«Les villes sont plus vertes que les banlieues» – Edward Norton
Quand on discute avec Edward Norton, on se rend vite compte de sa passion pour la planète. Et l’homme connaît son sujet, lui qui agit pour les Nations unies à titre d’Ambassadeur de bonne volonté pour la biodiversité. Il est également l’un des fondateurs de Crowdrise, un réseau social destiné à favoriser le financement d’organisations caritatives grâce à un site web novateur.
Vous avez fait beaucoup pour améliorer les logements pour personnes à faible revenu. Est-ce un domaine où on peut mettre en application des initiatives vertes?
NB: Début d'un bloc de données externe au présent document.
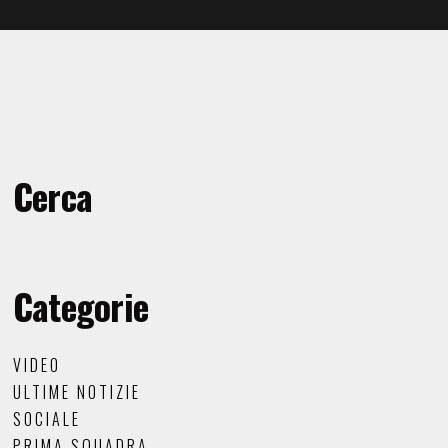
Cerca
Categorie
VIDEO
ULTIME NOTIZIE
SOCIALE
PRIMA SQUADRA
Absolument. Il est possible d’appliquer les normes d’efficacité énergétique et de durabilité aux logements à prix abordable. Et non seulement est-ce meilleur pour l’environnement, meilleur pour les villes et meilleur pour la santé des résidants, mais en plus, cela s’avère très économique. En fin de compte, les coûts supplémentaires qu’implique une approche plus écologique et durable dans les logements abordables peuvent être récupérés en quelques années grâce aux économies que permet de réaliser l’efficacité énergétique.
Beaucoup de gens jugent que les bâtiments verts sont plus chers.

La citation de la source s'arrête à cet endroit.